UNA
TIERNA CARICIA
De
"Chocolate
caliente para el Alma De Las Parejas
Lo
que viene del corazón, toca el corazón
Don
Sibet
Michael y yo no
nos dimos cuenta que la camarera había venido y había puesto los platos sobre
la mesa. Estábamos sentados en un pequeño restaurante alejado del alboroto de
la calle Tres, en Nueva York. Ni
siquiera el aroma de nuestros panqueques rellenos, recién llegados, resultó un
impedimento para nuestra entusiasta charla. De hecho, los panqueques
permanecieron hundidos en su crema durante bastante tiempo. Estábamos
disfrutando demasiado como para pensar en comer.
La conversación,
aunque no profunda, era vivaz.
Nos reímos al
recordar la película que habíamos visto la noche anterior, y no estuvimos de
acuerdo acerca del sentido del texto que acabábamos de leer para nuestro
seminario de literatura. Él me habló del momento en que había dado el drástico
paso hacia la madurez al convertirse en Michael y negarse a seguir respondiendo
al nombre de “Mikey”. ¿Había sido a los doce o a los catorce años? No lo
recordaba, pero sí recordaba que su madre lloraba y que había dicho que él
estaba creciendo con demasiada rapidez. Mientras nos dedicábamos a nuestros
panqueques de arándanos, yo le hablé de los arándanos que mi hermana y yo solíamos
recoger cuando íbamos a visitar a nuestros primos al campo. Recordaba que
siempre terminaba los míos antes de volver a la casa, y mi tía me prevenía
acerca de algún fuerte dolor de estómago. Por supuesto, nunca tuve ninguno.
Mientras nuestra
dulce conversación continuaba, mis ojos recorrieron el restaurante y se
detuvieron en un pequeño reservado donde estaba sentada una pareja de edad. El
vestido floreado de la mujer parecía tan falto de color como el almohadón
donde ella había apoyado su gastada cartera. La cabeza calva del hombre
brillaba tanto como el huevo duro que estaba comiendo a pequeños bocados. Ella
también comía su avena con una lentitud casi tediosa.
Pero lo que me
llevó a pensar en ellos fue su imperturbable silencio. Me pareció que un vacío
melancólico invadía aquel pequeño rincón.
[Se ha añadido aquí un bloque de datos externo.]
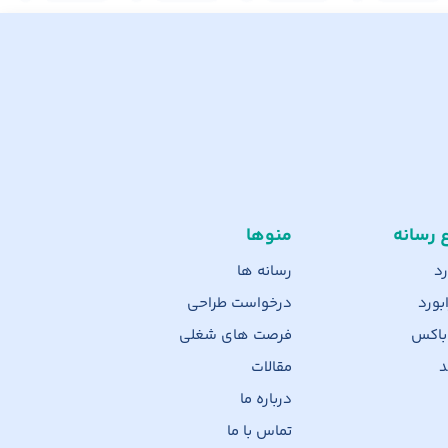
ع رسانه
منوها
رد
رسانه ها
بورد
درخواست طراحی
 باکس
فرصت های شغلی
د
مقالات
درباره ما
تماس با ما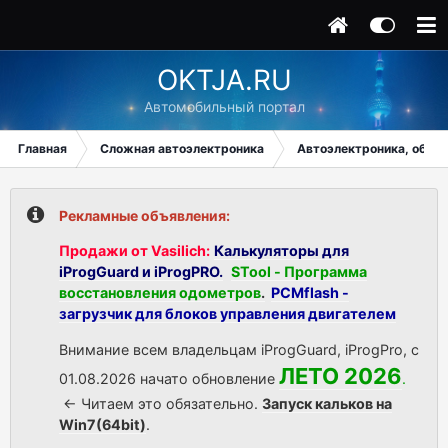
OKTJA.RU
Автомобильный портал
Главная
Сложная автоэлектроника
Автоэлектроника, общи
Рекламные объявления:
Продажи от Vasilich:
Калькуляторы для
iProgGuard и iProgPRO.
STool - Программа
восстановления одометров
.
PCMflash -
загрузчик для блоков управления двигателем
Внимание всем владельцам iProgGuard, iProgPro, с
ЛЕТО 2026
01.08.2026 начато обновление
.
<- Читаем это обязательно.
Запуск кальков на
Win7(64bit)
.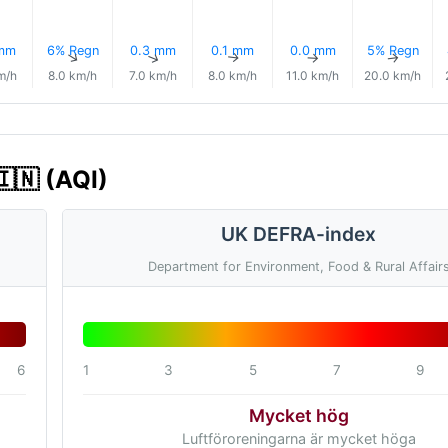
 mm
6% Regn
0.3 mm
0.1 mm
0.0 mm
5% Regn
↑
↑
↑
↑
↑
↑
m/h
8.0 km/h
7.0 km/h
8.0 km/h
11.0 km/h
20.0 km/h
🇮🇳 (AQI)
UK DEFRA-index
Department for Environment, Food & Rural Affair
6
1
3
5
7
9
Mycket hög
Luftföroreningarna är mycket höga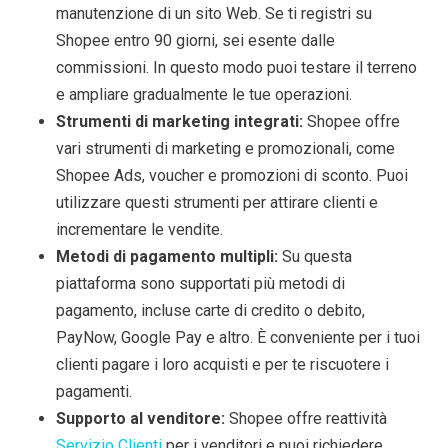
manutenzione di un sito Web. Se ti registri su
Shopee entro 90 giorni, sei esente dalle
commissioni. In questo modo puoi testare il terreno
e ampliare gradualmente le tue operazioni.
Strumenti di marketing integrati:
Shopee offre
vari strumenti di marketing e promozionali, come
Shopee Ads, voucher e promozioni di sconto. Puoi
utilizzare questi strumenti per attirare clienti e
incrementare le vendite.
Metodi di pagamento multipli:
Su questa
piattaforma sono supportati più metodi di
pagamento, incluse carte di credito o debito,
PayNow, Google Pay e altro. È conveniente per i tuoi
clienti pagare i loro acquisti e per te riscuotere i
pagamenti.
Supporto al venditore:
Shopee offre reattività
Servizio Clienti
per i venditori e puoi richiedere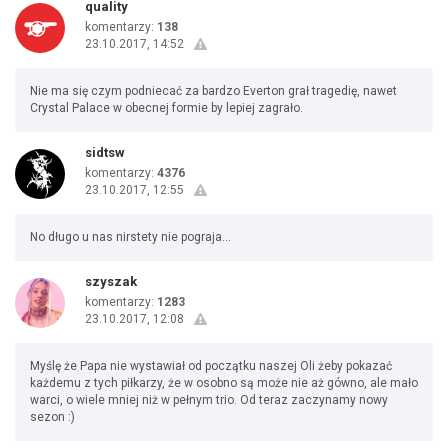
quality
komentarzy:
138
23.10.2017, 14:52
Nie ma się czym podniecać za bardzo Everton grał tragedię, nawet
Crystal Palace w obecnej formie by lepiej zagrało.
sidtsw
komentarzy:
4376
23.10.2017, 12:55
No długo u nas nirstety nie pograja...
szyszak
komentarzy:
1283
23.10.2017, 12:08
Myślę że Papa nie wystawiał od początku naszej Oli żeby pokazać
każdemu z tych piłkarzy, że w osobno są może nie aż gówno, ale mało
warci, o wiele mniej niż w pełnym trio. Od teraz zaczynamy nowy
sezon :)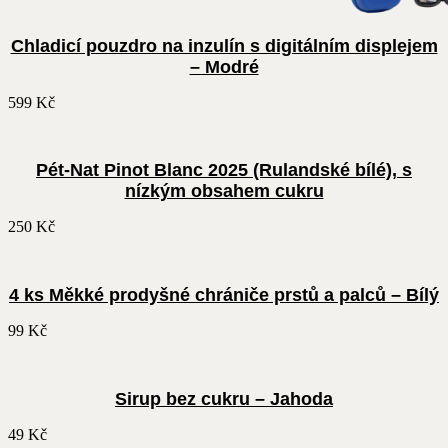
Chladicí pouzdro na inzulín s digitálním displejem
– Modré
599
Kč
Pét-Nat Pinot Blanc 2025 (Rulandské bílé), s
nízkým obsahem cukru
250
Kč
4 ks Měkké prodyšné chrániče prstů a palců – Bílý
99
Kč
Sirup bez cukru – Jahoda
49
Kč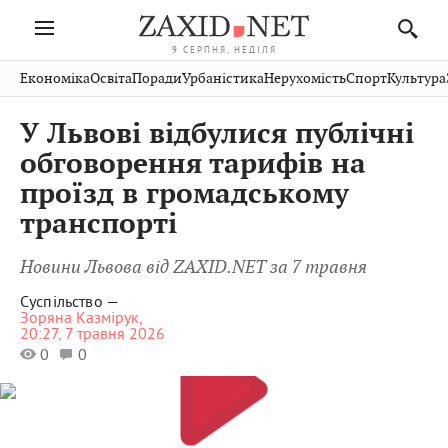
9 СЕРПНЯ, НЕДІЛЯ
Івано-
Публікації
Авто
Словко
Культура
Економіка
Освіта
Поради
Урбаністика
Нерухомість
Спорт
Культура
Стрий
Рівне
Франківськ
Світ
Економіка
Рецепти
Здоров'я
Дрогобич
Львів
Тернопіль
У Львові відбулися публічні
Кіно
Дім
Спорт
Краєзнавство
Хмельницький
Чернівці
Волинь
обговорення тарифів на
Фото
Освіта
Нерухомість
Домашні
Вінниця
Шептицький
проїзд в громадському
Закарпаття
тварини
транспорті
Новини Львова від ZAXID.NET за 7 травня
Суспільство —
Зоряна Казмірук,
20:27, 7 травня 2026
0
0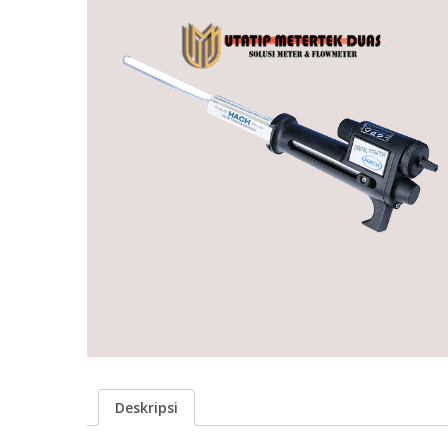
Deskripsi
Mientras mi charla con Michael
fluctuaba de risas a susurros, de confesiones a opiniones, la intensa quietud de
aquella pareja me llamó la atención. “Qué triste –pensé- haberse quedado
sin cosas para decir. ¿No hay otra página que hayan vuelto todavía en la
historia de cada uno? ¿Y si eso nos pasa a nosotros?”
Michael y yo
pagamos nuestra modesta cuenta y nos levantamos para salir del restaurante.
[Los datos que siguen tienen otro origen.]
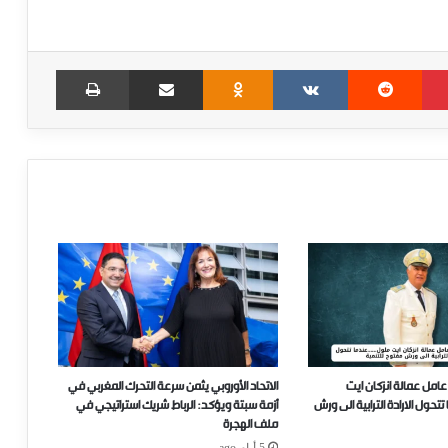
Print
Share via Email
Odnoklassniki
VKontakte
Reddit
Pinterest
عامل عمالة انزكان ايت
الاتحاد الأوروبي يثمن سرعة التحرك المغربي في
ل الارادة الترابية الى ورش
أزمة سبتة ويؤكد: الرباط شريك استراتيجي في
ملف الهجرة
5 أيام ago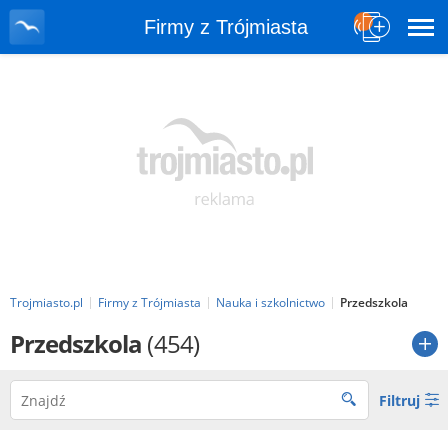
Firmy z Trójmiasta
Trojmiasto.pl
Firmy z Trójmiasta
Nauka i szkolnictwo
Przedszkola
Przedszkola
(454)
Filtruj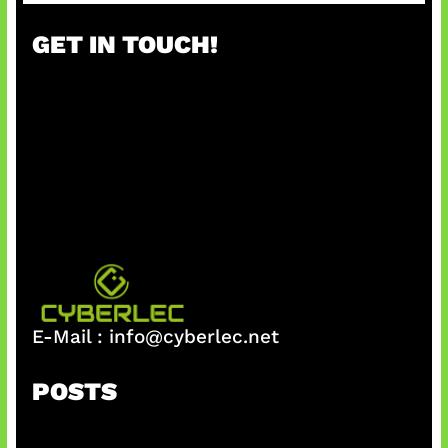
GET IN TOUCH!
E-Mail :
info@cyberlec.net
POSTS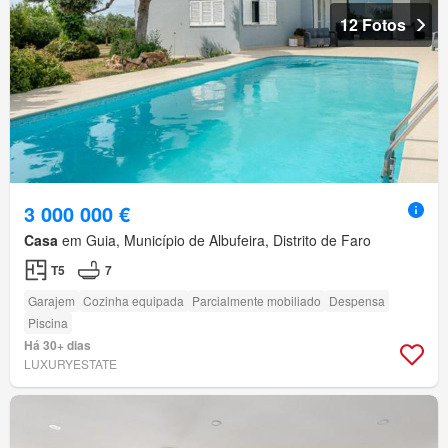
12 Fotos
3 000 000 €
Casa
em Guia, Município de Albufeira, Distrito de Faro
T5
7
Garajem
Cozinha equipada
Parcialmente mobiliado
Despensa
Piscina
Há 30+ dias
LUXURYESTATE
Cuando pasamos junto al rincón donde se encontraba la pareja de edad, por
casualidad se me cayó la billetera.
Al inclinarme
para recogerla, vi que sus manos libres estaban suavemente entrelazadas. ¡Habían
estado de la mano todo ese tiempo!
Me incorporé y
me sentí puesta en mi lugar por el simple pero profundo acto de unión que había
tenido el privilegio de observar. La caricia de aquel hombre recibía de los
dedos cansados de su esposa, llenó no sólo lo que yo había percibido como un
rincón emocionalmente vacío, sino también mi propio corazón. El de ellos no
era el silencio incómodo cuya amenaza uno siempre presiente detrás de una
respuesta ingeniosa o el final de una anécdota en una primera salida. No, el de
ellos era un estado de calma y serenidad, un amor gentil, consciente de que no
siempre se necesitan palabras para expresarse.
Probablemente
habían compartido esa hora de la mañana durante largo tiempo, y tal vez ese día
no era distinto al de ayer, pero se hallaban en paz con respecto a eso, y también
el uno con el otro.
Tal vez, pensé,
mientras Michael y yo salíamos de allí, no iba a ser tan malo que algo similar
nos pasara a nosotros algún día. Tal vez, incluso fuera agradable.